Contre les violences faites aux femmes, nous sommes tou·te·s concerné·es

Les femmes et les enfants qui vivent dans des foyers violents sont confrontés à un « confinement sans fin »[1]. Ces violences enferment les femmes souvent physiquement, sinon mentalement, et fragilisent notre société tout entière.

L’année 2020 n’est pas encore terminée, mais les premiers chiffres du confinement révèlent une nette augmentation des appels au 3919[2]. En 2019, 146 femmes sont mortes sous les coups d’un conjoint ou d’un ex-conjoint, un chiffre en augmentation par rapport à l’année précédente.

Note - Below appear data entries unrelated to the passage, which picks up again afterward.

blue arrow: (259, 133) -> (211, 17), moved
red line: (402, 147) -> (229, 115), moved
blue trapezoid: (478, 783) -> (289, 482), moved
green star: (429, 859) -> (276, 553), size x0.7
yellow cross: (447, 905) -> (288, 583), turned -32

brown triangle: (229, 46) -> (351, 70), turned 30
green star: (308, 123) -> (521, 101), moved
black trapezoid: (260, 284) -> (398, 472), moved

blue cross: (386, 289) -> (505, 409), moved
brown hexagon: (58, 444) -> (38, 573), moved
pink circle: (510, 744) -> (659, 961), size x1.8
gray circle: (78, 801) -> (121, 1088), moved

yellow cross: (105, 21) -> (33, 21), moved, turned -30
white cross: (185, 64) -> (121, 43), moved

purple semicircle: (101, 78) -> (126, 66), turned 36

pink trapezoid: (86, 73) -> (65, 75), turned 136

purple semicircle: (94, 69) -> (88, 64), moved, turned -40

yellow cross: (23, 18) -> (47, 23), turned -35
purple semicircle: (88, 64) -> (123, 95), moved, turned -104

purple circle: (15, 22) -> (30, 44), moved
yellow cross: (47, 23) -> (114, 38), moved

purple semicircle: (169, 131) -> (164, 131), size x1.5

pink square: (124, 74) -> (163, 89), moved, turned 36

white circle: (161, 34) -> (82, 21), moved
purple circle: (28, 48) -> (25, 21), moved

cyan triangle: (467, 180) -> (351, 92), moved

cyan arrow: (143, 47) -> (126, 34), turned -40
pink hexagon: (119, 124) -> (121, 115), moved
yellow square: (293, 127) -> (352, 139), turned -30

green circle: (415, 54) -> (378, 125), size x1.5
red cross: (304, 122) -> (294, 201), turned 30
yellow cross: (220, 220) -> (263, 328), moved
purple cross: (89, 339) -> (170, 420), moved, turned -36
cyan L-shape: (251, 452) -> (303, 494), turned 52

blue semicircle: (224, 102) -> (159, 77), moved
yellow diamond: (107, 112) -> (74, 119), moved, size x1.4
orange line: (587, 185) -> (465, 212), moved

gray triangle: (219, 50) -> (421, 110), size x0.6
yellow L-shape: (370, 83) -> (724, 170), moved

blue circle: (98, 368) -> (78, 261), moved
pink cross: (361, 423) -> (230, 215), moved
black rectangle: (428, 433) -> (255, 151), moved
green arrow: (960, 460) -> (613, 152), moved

Ces femmes sont nos mères, nos sœurs, nos filles, nos amies, nos collègues de travail. Les violences qu’elles subissent sont des violations des droits humains. Elles fragilisent leurs proches et en premier lieu, leurs enfants qui peuvent être victimes de violences intrafamiliales. Nous devons être attentifs, entendre et légitimer leur parole pour que le poids de la honte ne repose plus sur les victimes.

À Rennes, nous sommes entièrement mobilisés, en lien avec les structures d’accueil d’urgence. Le centre d’hébergement de l’Asfad, où j’ai pu me rendre la semaine dernière, accomplit un travail admirable pour accueillir, sécuriser et accompagner ces femmes et leurs enfants. D’autres ont pu être mises à l’abri depuis le début de la crise grâce à notre dispositif de relogement social prioritaire et à l’hôtel, en coordination avec le SIAO 35.

Dans l’espace public aussi, nous œuvrons pour que nos rues soient aussi sécurisantes que possible. Le Conseil de la Nuit travaille conjointement avec le Réseau rennais de lutte contre les violences faites aux femmes et le Comité consultatif égalité femmes-hommes. Leur rapport a mis en évidence une demande forte de formation et de prévention des professionnels de la vie nocturne pour repérer et agir contre les violences sexistes et sexuelles. Ce dispositif s’accompagnera bientôt de la présence d’une nouvelle brigade anti-incivilités qui pénalisera le harcèlement dans nos rues.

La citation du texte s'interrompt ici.